Çukurlara düşerek can veren, arabaların altında kalarak ömür tüketen, önlemler alınmadığı için kıytırık nedenlerden dolayı heba olan hayatları geri getirin bakalım, anlatın bakalım canı yanan o anne baba, amca, dayı ve dedeye… “Biz önlem alamadık, bu yüzden oldu bunlar” diye…
Yazıklar olsun…
Bir tümsek, bir trafik lambası, alt veya üst geçit yapılamaz mıydı oraya?
Yaya sirkülasyonunun hayvanat bahçesinden dolayı, halk pazarının kurulmasından dolayı en yoğun olduğu, düz ve ucu göründüğü için sürücülerin en süratlı geçtiği bu yerde önlem almak çok mu zor?

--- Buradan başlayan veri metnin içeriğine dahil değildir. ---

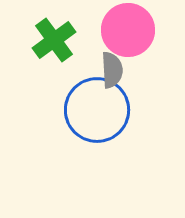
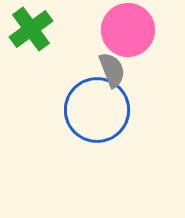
green cross: moved 23 px left, 11 px up
gray semicircle: rotated 18 degrees counterclockwise
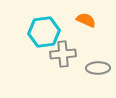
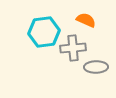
gray cross: moved 10 px right, 6 px up
gray ellipse: moved 2 px left, 1 px up
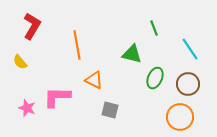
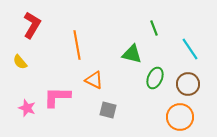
red L-shape: moved 1 px up
gray square: moved 2 px left
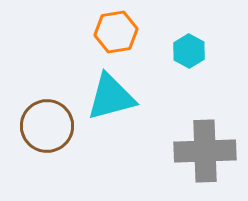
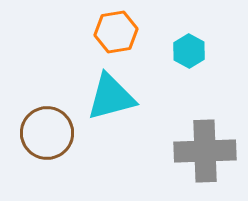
brown circle: moved 7 px down
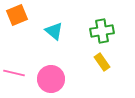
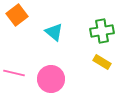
orange square: rotated 15 degrees counterclockwise
cyan triangle: moved 1 px down
yellow rectangle: rotated 24 degrees counterclockwise
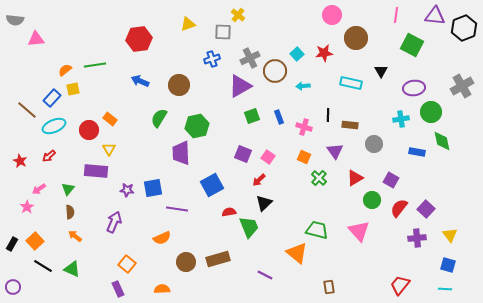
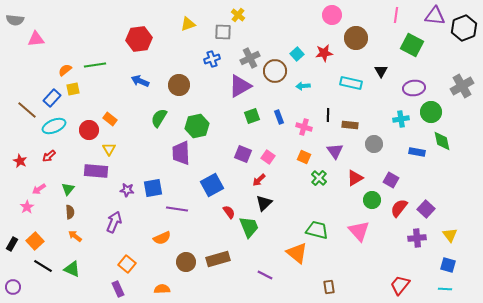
red semicircle at (229, 212): rotated 64 degrees clockwise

Sorarım size, bu kentin en büyük amiri ey Kaymakam Osman Ateş, halkın içinde olduğunu her daim diline dolayan, sadece “ölüm “ olduktan sonra cenazelere gitmeyi gelenek haline getiren Belediye Başkanı ey Şükrü Karabacak, “ ben buranın emniyet müdürüyüm” diye böbürlenerek halka hitap eden ve kendisini bir petrol şirketinin reklamındaki Peluş’a benzeterek “ alırım anahtarını” şeklinde sözler sarfeden ey Emniyet Müdürü A. Kadir Demir, Allah gecinden versin, sizin çocuğunuz o durumda olsa ne yapardınız ?
Sorarım size, yatağınızda rahat uyuyabiliyor musunuz?
Eğer hala orada basit de olsa önlem almayı düşünmüyorsanız, lütfen evinize dönün, ve lütfen sağda solda ahkam kesmeyin.
Bir çift sözümda Anadolu Sağlık Merkezi yetkililerine;
Siz bu bölgenin değil, Ülkenin hatta Ortadoğu’nun en iyi hastanesi olduğunuzu söylüyorsunuz. Ancak yüreği yanan bir dede’ye paradan bahsediyorsunuz, Avrupa’nın en iyi hekimlerinin görev yaptığı, bir çok hayatın sönmeden, tekrar canlandığı o çatı altında vicdanlar evde mi bırakıldı?